Moises: Will having different values ever work?

Moises: Will having different values ever work?

R: Hi, Singlestalk. My girlfriend and I are so different. She’s a nurse and is working on her papers to settle permanently abroad. I’m the eldest in the family and we have a successful business here in Cebu. I’m taking over when my dad retires. She’s not thinking about settling down until she’s 35. We’re both 25. That’s still 10 long years and I’m just waiting for her to be ready. I’m pretty stable enough to start a family. But there are still a lot of things that she still wants to do for her family like letting her brothers finish school, or building a house for her folks. Even our religious beliefs are fundamentally different. We’re now in our second year and these differences are creating friction. Is there a future for two people taking two seemingly diverse paths?

DJ: The best relationships I know are between two people who can be themselves. Being different from each other is a chance to look at things in a new way. Any healthy relationship involves compromise. Relentlessly trying to change another person to fit one’s ideal, though, is a tough battle to win. Just my opinion.

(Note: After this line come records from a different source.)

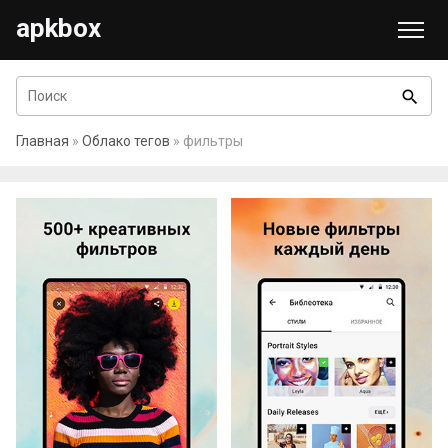
apkbox
search
Главная
»
Облако тегов
» фильтры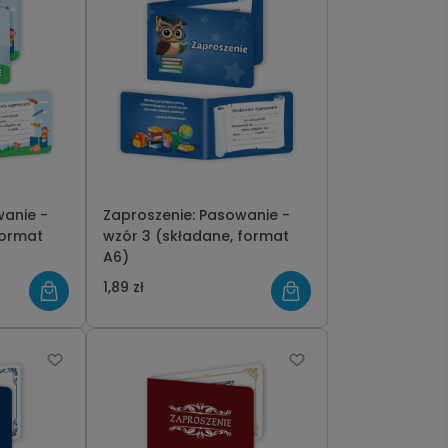
wanie -
Zaproszenie: Pasowanie -
wzór 3 (składane, format
A6)
1,89 zł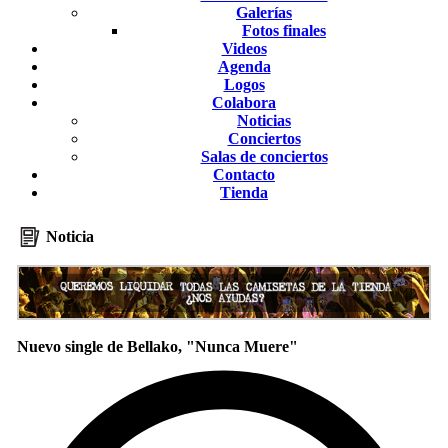
Galerías
Fotos finales
Videos
Agenda
Logos
Colabora
Noticias
Conciertos
Salas de conciertos
Contacto
Tienda
Noticia
Nuevo single de Bellako, "Nunca Muere"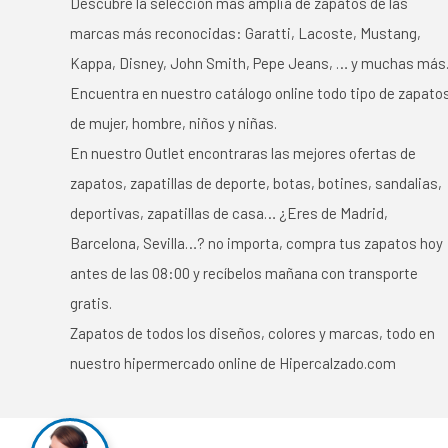
Descubre la selección más amplia de zapatos de las
marcas más reconocidas: Garatti, Lacoste, Mustang,
Kappa, Disney, John Smith, Pepe Jeans, … y muchas más
Encuentra en nuestro catálogo online todo tipo de zapato
de mujer, hombre, niños y niñas.
En nuestro Outlet encontraras las mejores ofertas de
zapatos, zapatillas de deporte, botas, botines, sandalias,
deportivas, zapatillas de casa… ¿Eres de Madrid,
Barcelona, Sevilla…? no importa, compra tus zapatos hoy
antes de las 08:00 y recíbelos mañana con transporte
gratis.
Zapatos de todos los diseños, colores y marcas, todo en
nuestro hipermercado online de Hipercalzado.com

What’s challenging about changing one’s core values is the reality that there is no right or wrong way. It’s just that they’re deeply rooted. But I am seeing an overlap in your situation which is cool. She isn’t settling down soon because she loves her family. You’re not leaving the country because you value your family. Love of family is an area you both share. Work from there.

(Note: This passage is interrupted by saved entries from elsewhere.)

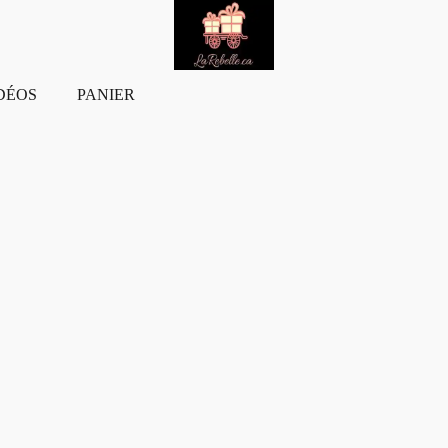
DÉOS
PANIER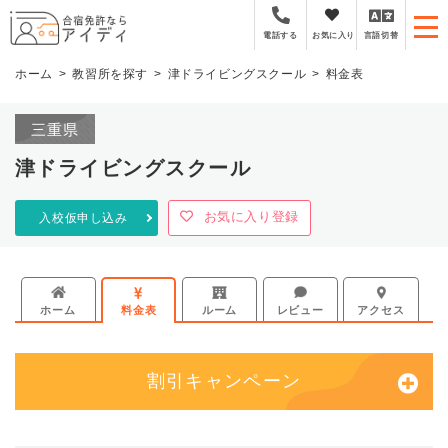
全国厳選の合宿免許プラ
お気に入り
言語切替
電話する
ホーム
教習所を探す
津ドライビングスクール
料金表
三重県
津ドライビングスクール
お気に入り登録
入校仮申し込み
ホーム
料金表
ルーム
レビュー
アクセス
割引キャンペーン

How willing are you, for instance, to postpone your goal of getting married? How open is she about sustaining a family in the Philippines? Differences can derail a relationship if these are areas where they are held very strongly by you or by both of you. Is the exchange mostly friendly rather than combative? Or are they highlighting your ability and willingness to talk through these diversities? Does she have lots of other qualities that you are attracted to?

I once mentioned a relationship I shared with a celebrity. We obviously loved each other. However, she felt that what we had was at the expense of her career. And it was important for her. She dreamed about it all her life. Needless to say, she chose to leave in the end. It was the worst heartbreak ever. But now in hindsight, I can say it is okay. We’re separately growing and are becoming better persons given the diverse paths we chose.

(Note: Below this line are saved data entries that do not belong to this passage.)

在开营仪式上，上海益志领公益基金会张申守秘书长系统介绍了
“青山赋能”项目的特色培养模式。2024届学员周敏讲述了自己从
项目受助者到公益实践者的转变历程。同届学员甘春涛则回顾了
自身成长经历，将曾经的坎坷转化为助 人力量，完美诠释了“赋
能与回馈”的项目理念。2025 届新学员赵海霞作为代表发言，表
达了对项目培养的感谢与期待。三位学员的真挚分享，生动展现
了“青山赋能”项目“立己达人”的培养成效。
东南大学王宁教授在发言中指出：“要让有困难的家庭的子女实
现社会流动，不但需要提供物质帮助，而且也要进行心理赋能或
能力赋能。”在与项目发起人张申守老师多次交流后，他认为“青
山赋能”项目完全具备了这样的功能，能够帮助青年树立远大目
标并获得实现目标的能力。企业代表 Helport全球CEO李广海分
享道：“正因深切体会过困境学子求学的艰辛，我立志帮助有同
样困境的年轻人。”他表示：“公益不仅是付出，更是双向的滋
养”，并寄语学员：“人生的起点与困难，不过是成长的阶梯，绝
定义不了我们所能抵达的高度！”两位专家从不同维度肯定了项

When a relationship is starting, both parties are usually willing to make some sacrifices. But since the relationship has been going on for two years, you may not always see fireworks like you did in the early stages of your relationship. Don’t freak out. But hopefully you are not feeling that you are giving up more than your partner. While love ideally is unconditional, it is economics, too. Giving up too much can eat the relationship away. It can also lead to feelings of being exhausted and unhappy.

I suggest you both talk about your relationship expectations and ways you can support one another. Then work from there. Values are different from interests. If you like to watch “Darna” and she prefers “Lolong,” you can always enjoy the series separately. But if you’re stubborn about having children and she’s firm about not having one for example, that can be a problem. Respectful differences are healthy. To alter someone’s belief to stay healthy is not.

Weigh the similarities against the differences and see whether the balance is one you can both work with. Opposites attract but they don’t always have staying power. However, if both of you can also get past these somewhat unsettling realities, you’re more likely to be ready to have a happy, fulfilling lifelong partnership. You’re still dating. Get to know more about each other. Take this chance at long-term happiness.